There are a great many reasons why the use of RFLP for phylogenetics should not work. The assumption that genetic distance is equivalent to phylogenetic distance is simply not reliable, because evolution does not always occur at the same rate in separate lineages. Add to that the fact that in an ideal phylogenetic data set changes in one character state should not affect the state of other characters - a requirement blatantly violated by RFLP data, as the loss of a restriction site causes the resulting data set to "lose" two fragments and gain a whole "new" fragment. Fortunately for this case, the results actually make a certain degree of sense. Ovenden et al. recovered the same two species groups that had already been identified on the basis of morphological data. The only exception was that Platycercus icterotis, rather than clustering with the P. eximius group, came out as the most divergent species of all. However, this, too, had already been suggested on morphological grounds.

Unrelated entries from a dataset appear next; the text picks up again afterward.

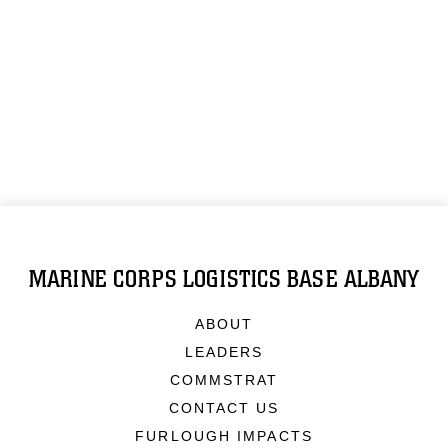
MARINE CORPS LOGISTICS BASE ALBANY
ABOUT
LEADERS
COMMSTRAT
CONTACT US
FURLOUGH IMPACTS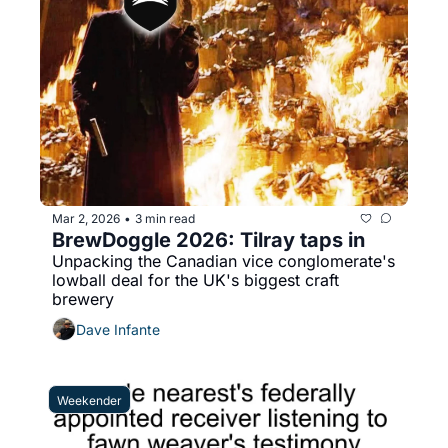
Mar 2, 2026
3 min read
•
BrewDoggle 2026: Tilray taps in
Unpacking the Canadian vice conglomerate's 
lowball deal for the UK's biggest craft 
brewery
Dave Infante
Weekender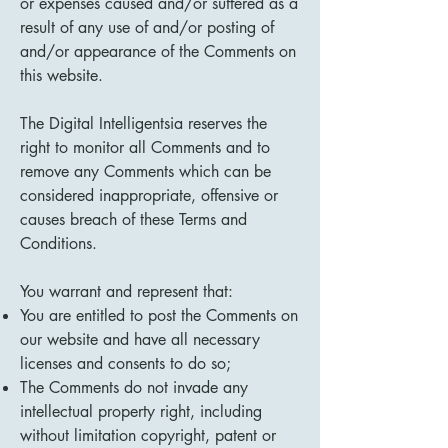
or expenses caused and/or suffered as a
result of any use of and/or posting of
and/or appearance of the Comments on
this website.
The Digital Intelligentsia reserves the
right to monitor all Comments and to
remove any Comments which can be
considered inappropriate, offensive or
causes breach of these Terms and
Conditions.
You warrant and represent that:
You are entitled to post the Comments on
our website and have all necessary
licenses and consents to do so;
The Comments do not invade any
intellectual property right, including
without limitation copyright, patent or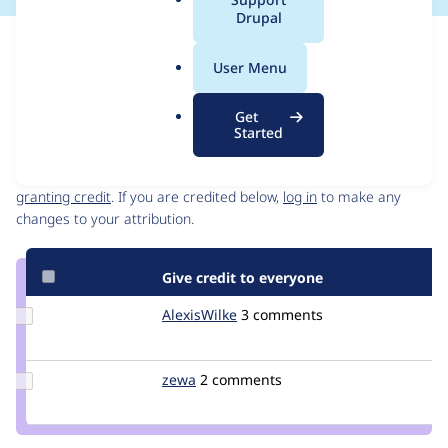
a
Drupal
l
Issue
.
Contribution records
User Menu
o
Draft
r
Source
Get
g
link
Started
Contributors
Issue
#394056
Granted credits are reviewed by maintainers. Learn more about
granting credit
. If you are credited below,
log in
to make any
changes to your attribution.
Give credit to everyone
Update
AlexisWilke
alexiswilke
3 comments
Credit
AlexisWilke
Update
zewa
zewa
2 comments
Credit
zewa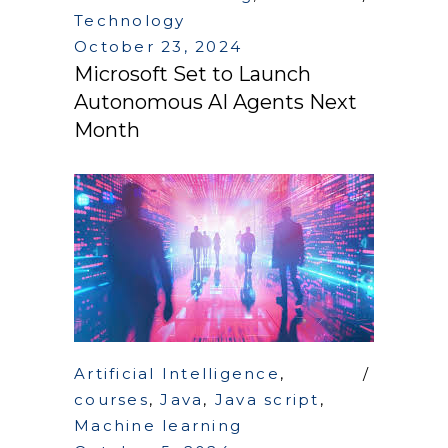
Technology
October 23, 2024
Microsoft Set to Launch
Autonomous AI Agents Next
Month
Artificial Intelligence
,
courses
,
Java
,
Java script
,
Machine learning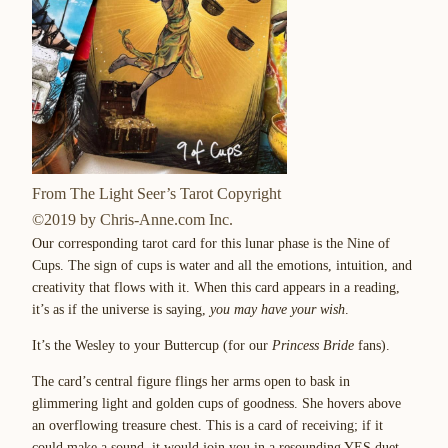
From The Light Seer’s Tarot Copyright
©2019 by Chris-Anne.com Inc.
Our corresponding tarot card for this lunar phase is the Nine of
Cups. The sign of cups is water and all the emotions, intuition, and
creativity that flows with it. When this card appears in a reading,
it’s as if the universe is saying,
you may have your wish
.
It’s the Wesley to your Buttercup (for our
Princess Bride
fans).
The card’s central figure flings her arms open to bask in
glimmering light and golden cups of goodness. She hovers above
an overflowing treasure chest. This is a card of receiving; if it
could make a sound, it would join you in a resounding YES duet.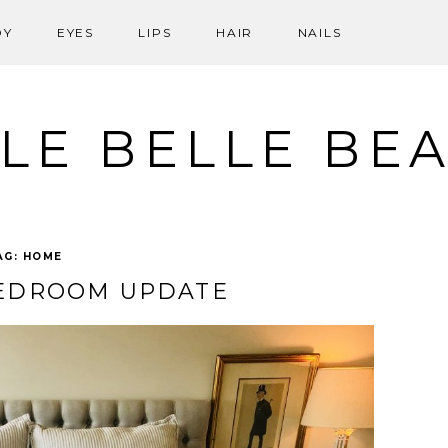
DY
EYES
LIPS
HAIR
NAILS
LE BELLE BE
AG:
HOME
BEDROOM UPDATE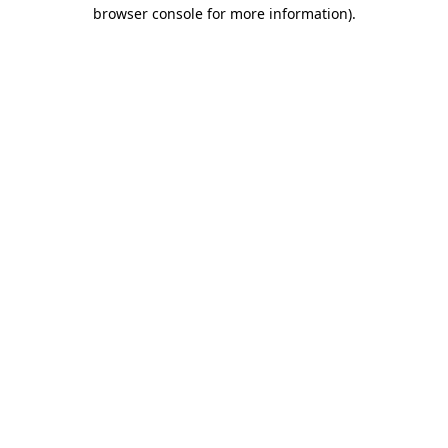
browser console for more information)
.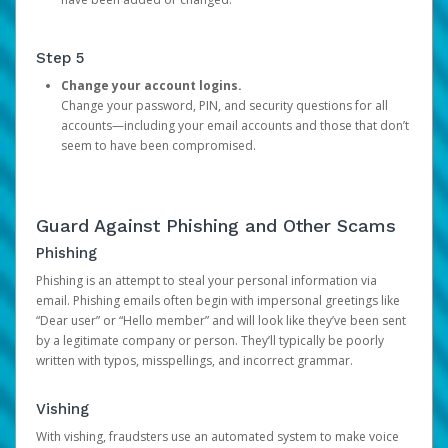
Step 5
Change your account logins.
Change your password, PIN, and security questions for all
accounts—including your email accounts and those that don’t
seem to have been compromised.
Guard Against Phishing and Other Scams
Phishing
Phishing is an attempt to steal your personal information via
email. Phishing emails often begin with impersonal greetings like
“Dear user” or “Hello member” and will look like they’ve been sent
by a legitimate company or person. They’ll typically be poorly
written with typos, misspellings, and incorrect grammar.
Vishing
With vishing, fraudsters use an automated system to make voice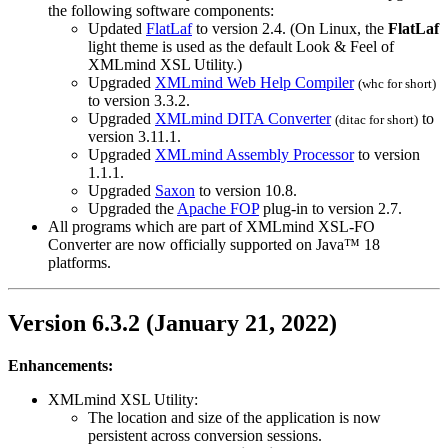
the following software components:
Updated
FlatLaf
to version 2.4. (On Linux, the
FlatLaf
light theme is used as the default Look & Feel of
XMLmind XSL Utility.)
Upgraded
XMLmind Web Help Compiler
(
whc
for short)
to version 3.3.2.
Upgraded
XMLmind DITA Converter
to
(
ditac
for short)
version 3.11.1.
Upgraded
XMLmind Assembly Processor
to version
1.1.1.
Upgraded
Saxon
to version 10.8.
Upgraded the
Apache FOP
plug-in to version 2.7.
All programs which are part of XMLmind XSL-FO
Converter are now officially supported on Java™ 18
platforms.
Version 6.3.2 (January 21, 2022)
Enhancements:
XMLmind XSL Utility:
The location and size of the application is now
persistent across conversion sessions.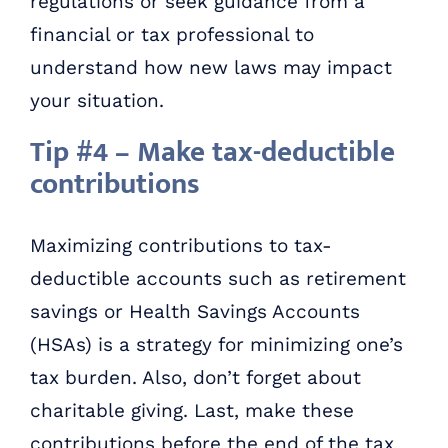
regulations or seek guidance from a
financial or tax professional to
understand how new laws may impact
your situation.
Tip #4 – Make tax-deductible
contributions
Maximizing contributions to tax-
deductible accounts such as retirement
savings or Health Savings Accounts
(HSAs) is a strategy for minimizing one’s
tax burden. Also, don’t forget about
charitable giving. Last, make these
contributions before the end of the tax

Unfortunately, the phylogeny of Platycercus does not appear to have been re-examined since the advent of more reliable analytical methods. There are no obvious reasons not to believe Ovenden et al.'s results, but considering the methodology they can hardly be said to not be worth a further look.

REFERENCES

Saiki, R. K., D. H. Gelfand, S. Stoffel, S. J. Scharf, R. Higuchi, G. T. Horm, K. B. Mullis & H. A. Ehrlich. 1988. Primer-directed enzymatic amplification of DNA with a thermostable DNA polymerase. Science 239: 487-491.